Karena kami masih di bawah umur, tentu kami tak dapat mencicipi alkohol. Kecuali para anggota senior, yang sudah lulus dari Nanyang dan telah berkuliah tetapi tetap mendedikasikan diri untuk menuntun para juniornya di Horizon. Kami duduk di sebuah meja yang panjang. Karena terdiri dari banyak orang, akhirnya duduk kami terbagi ke dalam tiga bagian. Aku dan kru tambahan lainnya berada pada posisi menyebar. Hal ini membuat kami lebih mudah melebur dan berinteraksi dengan anggota Horizon yang lain. Beruntungnya, aku, Arin, Jungwoo, Jaehyun dan Ryujin duduk di satu meja. Tak ada kursi di sini, kami duduk di atas bantal dengan permukaan meja yang rendah.
"Sst, lihat Jaehyun. Dia dari tadi tak banyak bicara, tumben sekali." Arin berbisik di telingaku, membuatku mau tidak mau mencuri pandang ke arah Jaehyun yang duduk tepat di hadapanku.
Iya juga. Ada apa dengannya? Hari ini dia tidak berisik.
"Jae, kau sakit?" Kali ini Jungwoo yang bertanya langsung. Sama seperti Arin, cowok itu peka terhadap kondisi Jaehyun.
Sakit? Kenapa aku sampai nggak tahu kalau dia sakit?
"Nggak papa, cuma agak pusing aja. Kalian makanlah, jangan pedulikan aku."

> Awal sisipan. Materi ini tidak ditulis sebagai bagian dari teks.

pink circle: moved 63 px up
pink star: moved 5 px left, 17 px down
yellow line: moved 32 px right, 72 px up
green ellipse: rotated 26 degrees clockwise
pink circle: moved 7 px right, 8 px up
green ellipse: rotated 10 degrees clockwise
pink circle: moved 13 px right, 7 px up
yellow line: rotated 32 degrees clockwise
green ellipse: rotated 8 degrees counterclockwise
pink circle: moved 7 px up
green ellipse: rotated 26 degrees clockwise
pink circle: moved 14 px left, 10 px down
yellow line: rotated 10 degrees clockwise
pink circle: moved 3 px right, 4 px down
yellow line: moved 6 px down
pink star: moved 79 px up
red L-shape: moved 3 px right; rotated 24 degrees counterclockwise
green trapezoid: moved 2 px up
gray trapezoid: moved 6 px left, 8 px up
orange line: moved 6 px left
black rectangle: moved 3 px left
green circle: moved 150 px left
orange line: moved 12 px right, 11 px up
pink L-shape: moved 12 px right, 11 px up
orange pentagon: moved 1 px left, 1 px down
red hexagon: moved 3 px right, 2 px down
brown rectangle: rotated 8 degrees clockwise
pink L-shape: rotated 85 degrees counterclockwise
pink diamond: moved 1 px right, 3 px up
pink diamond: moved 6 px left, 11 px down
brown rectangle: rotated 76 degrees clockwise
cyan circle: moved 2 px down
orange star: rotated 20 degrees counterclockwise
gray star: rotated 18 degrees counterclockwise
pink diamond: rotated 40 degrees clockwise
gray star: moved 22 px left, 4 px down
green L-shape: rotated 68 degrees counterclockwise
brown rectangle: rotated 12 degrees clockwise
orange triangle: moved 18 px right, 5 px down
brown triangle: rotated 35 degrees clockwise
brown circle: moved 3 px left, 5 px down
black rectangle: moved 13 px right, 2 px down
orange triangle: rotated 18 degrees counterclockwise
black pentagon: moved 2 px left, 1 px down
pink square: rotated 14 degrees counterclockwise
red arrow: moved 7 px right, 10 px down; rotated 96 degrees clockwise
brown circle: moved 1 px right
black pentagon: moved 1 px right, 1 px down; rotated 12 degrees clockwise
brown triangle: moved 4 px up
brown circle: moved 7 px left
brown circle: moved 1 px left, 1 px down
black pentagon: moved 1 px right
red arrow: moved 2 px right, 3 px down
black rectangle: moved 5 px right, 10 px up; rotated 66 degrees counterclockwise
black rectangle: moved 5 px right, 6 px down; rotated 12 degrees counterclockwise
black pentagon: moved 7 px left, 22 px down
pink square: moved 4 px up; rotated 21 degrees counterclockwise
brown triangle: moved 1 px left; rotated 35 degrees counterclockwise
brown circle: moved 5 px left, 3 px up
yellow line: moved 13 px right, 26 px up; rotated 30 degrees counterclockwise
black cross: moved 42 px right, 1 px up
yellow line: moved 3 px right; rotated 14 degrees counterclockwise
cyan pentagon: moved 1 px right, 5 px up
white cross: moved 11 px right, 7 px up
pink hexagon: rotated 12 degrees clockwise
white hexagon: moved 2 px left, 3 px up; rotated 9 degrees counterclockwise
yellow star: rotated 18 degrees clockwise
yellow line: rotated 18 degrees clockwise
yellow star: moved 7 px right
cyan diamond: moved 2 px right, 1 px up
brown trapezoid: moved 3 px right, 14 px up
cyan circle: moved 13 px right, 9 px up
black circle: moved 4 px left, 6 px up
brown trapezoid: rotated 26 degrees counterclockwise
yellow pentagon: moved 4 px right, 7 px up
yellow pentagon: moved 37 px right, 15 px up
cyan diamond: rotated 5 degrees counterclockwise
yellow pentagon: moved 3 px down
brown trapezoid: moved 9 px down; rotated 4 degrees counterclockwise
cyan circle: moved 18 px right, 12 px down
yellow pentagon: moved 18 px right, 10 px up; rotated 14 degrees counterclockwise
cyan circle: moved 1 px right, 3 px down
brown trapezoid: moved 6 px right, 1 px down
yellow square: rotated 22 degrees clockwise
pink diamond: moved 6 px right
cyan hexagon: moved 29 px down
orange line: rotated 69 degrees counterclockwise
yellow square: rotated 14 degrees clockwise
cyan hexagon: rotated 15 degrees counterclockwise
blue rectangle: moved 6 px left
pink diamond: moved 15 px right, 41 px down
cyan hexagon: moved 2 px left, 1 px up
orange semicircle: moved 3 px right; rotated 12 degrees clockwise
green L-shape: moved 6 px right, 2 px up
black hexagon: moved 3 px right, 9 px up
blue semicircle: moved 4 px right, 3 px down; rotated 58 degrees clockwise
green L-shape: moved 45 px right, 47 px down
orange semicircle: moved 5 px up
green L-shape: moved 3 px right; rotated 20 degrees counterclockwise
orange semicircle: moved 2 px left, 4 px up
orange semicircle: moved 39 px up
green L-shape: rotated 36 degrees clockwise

Aku mengembuskan napas kasar. Jangan memedulikanmu? Kau bahkan tidak tahu, kalau belakangan ini kau selalu membuatku kepikiran.
"Jungwoo," panggilku. Aku memberi isyarat agar Jungwoo bertukar tempat denganku. Lantas, hal ini membuat Arin dan Ryujin terkaget-kaget. Tak terkecuali Jungwoo.
Namun, cowok itu tidak banyak bertanya. Ia langsung bangkit dari posisinya dan mempersilakanku duduk di tempatnya—di sebelah kanan Jaehyun.
Tanpa banyak berpikir, aku mengambil beberapa potongan daging dari panggangan, lalu meletakkannya di piring Jaehyun. Jaehyun menengok ke arahku dan tatapan kami pun bertemu.
"Kenapa ini? Kau ... mau menyuapiku?"
Anak ini! Masih bisa bercanda, ya? Padahal lagi sakit.
Aku menyentuh dahinya sedikit kasar—karena jengkel dengan sikapnya yang kepedean. Panas. Dia benaran sakit.
"Makanlah, kau pasti kelelahan."
Aku tidak tahu, seberapa besar efek kalimatku itu pada Jaehyun. Tetapi yang kusaksikan, cowok itu tersenyum. Senyum yang tulus. Bukan senyum jahil yang seringkali ia munculkan. Jaehyun mengarahkan tanganku yang telah memegang sumpit dengan daging di ujungnya, membuatku seolah-olah menyuapinya.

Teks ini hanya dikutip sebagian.